Confused about using Monte Carlo for error estimation

In summary: No. At least nothing there seems wrong to me. Why do you think there is something wrong?I think you may be confusing the standard deviation with the standard error of the mean. The uncertainty of ##A## is ##\sigma_A##, the standard deviation of ##A##. It seems like you are concerned that your ##\bar A## is much closer to ##\mu_A## (0.5) than ##\sigma_A##. But that is not a problem. ##\bar A## has a different distribution than ##A##. The uncertainty in ##\bar A## is usually called the standard error and will be about ##\sigma_{\bar A}=\
  • #1
kelly0303
563
33
Hello! I have 2 probabilities ##p_1## and ##p_2## which governs the probability of measuring some events. I measure event 1 N times and get ##N_1## counts and event 2 N times and get ##N_2## counts. Then I need to build the function ##A = \frac{N_1-N_2}{N_1+N_2}##. I am trying to estimate the uncertainty on ##A## using Monte Carlo but I can't seem to get it right. What I am doing now is to generate N events 1 and N events 2 sampled from a binomial distribution with probability ##p_1## and ##p_2##, respectively (I am using ##p_1 = 0.06## and ##p_2 = 0.02##). I sum the events for each case and obtain ##N_1## and ##N_2## then I compute ##A##. I am doing this 10000 times and I am using the mean and standard deviation of the 10000 A values as the estimate and uncertainty for A, which should be 0.5. However, when I tried N = 100, I obtained ##0.496 \pm 0.328##, for N = 1000 I obtained ##0.499 \pm 0.097## and for N = 10000 I obtained ##0.500 \pm 0.030## (or in general very closed value to these numbers for that specific N). It seems like the actual estimate for A is much closer to the real value (0.5) than the obtained uncertainty. Am I doing something wrong? Do I need to divide by ##\sqrt{N}## at a point (the uncertainty seems to already scale as ~##\sqrt{N}## so I assumed this is not needed)?
 
Physics news on Phys.org
  • #2
kelly0303 said:
It seems like the actual estimate for A is much closer to the real value (0.5) than the obtained uncertainty. Am I doing something wrong?
I agree that it seems strange. You might want to make a scatter plot of the results, say for N=100, (maybe for less than 10000 runs) to see if your calculated standard deviation seems reasonable.
 
  • #3
kelly0303 said:
Hello! I have 2 probabilities ##p_1## and ##p_2## which governs the probability of measuring some events. I measure event 1 N times and get ##N_1## counts and event 2 N times and get ##N_2## counts.
Can you explain -- for the rest of us :wink: -- what it means if you 'measure an event' ?

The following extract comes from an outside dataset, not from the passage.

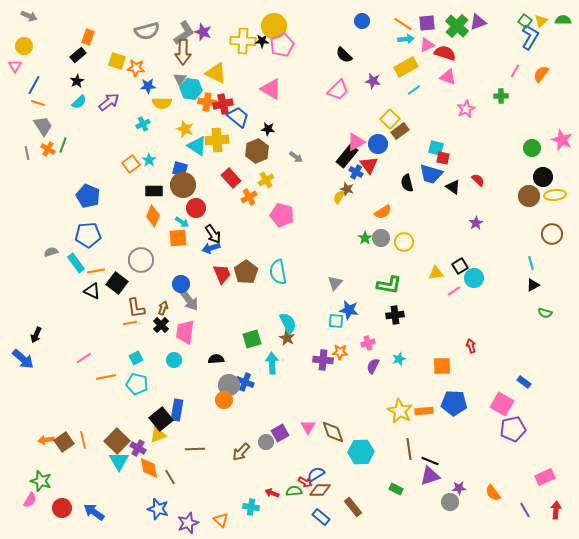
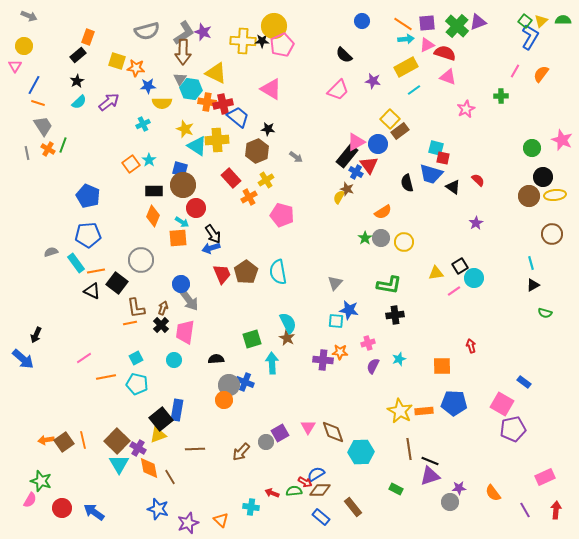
cyan triangle at (119, 461): moved 3 px down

I have measured a lot of things, but never events.

##\ ##
 
  • #4
BvU said:
Can you explain -- for the rest of us :wink: -- what it means if you 'measure an event' ?

I have measured a lot of things, but never events.

##\ ##
In my case I have a 2 level system, which is prepared in a given state, and it then evolves to the other state with a given probability. In this case an event is a measurement in the second state that produces a count.
 
  • Like
Likes BvU
  • #5
kelly0303 said:
In my case I have a 2 level system, which is prepared in a given state, and it then evolves to the other state with a given probability. In this case an event is a measurement in the second state that produces a count.
One of my concerns was whether the two events you are measuring are independent. I don't know if a dependence between them might explain the phenomenon that you have observed.
 
  • #6
FactChecker said:
One of my concerns was whether the two events you are measuring are independent. I don't know if a dependence between them might explain the phenomenon that you have observed.
Sorry for the confusion. My question is purely theoretical now (I want to understand how to estimate an uncertainty using Monte Carlo). For the purpose of the question we can assume they are independent (the are also independent in the actual experiment, but the situation there is much more complicated that this example). Basically what I did was to generate these numbers in Python, compute A, and then get the mean and standard deviation. For reference this is all the code I used:

Code:
import numpy as np

N = 1000
M = 10000

counts_up = np.random.binomial(N,0.06,M)
counts_down = np.random.binomial(N,0.02,M)
A = (counts_up-counts_down)/(counts_up+counts_down)

print(np.nanmean(A),np.nanstd(A))
 
Last edited:
  • Like
Likes Dale
  • #7
I don't know numpi, but I am very leary of reusing the exact same name of a variable and an array as you have for counts_up in line 8 (same for counts_down). Why not use a different name? You are not charged for them. ;-)
 
  • #8
kelly0303 said:
It seems like the actual estimate for A is much closer to the real value (0.5) than the obtained uncertainty. Am I doing something wrong?
No. At least nothing there seems wrong to me. Why do you think there is something wrong?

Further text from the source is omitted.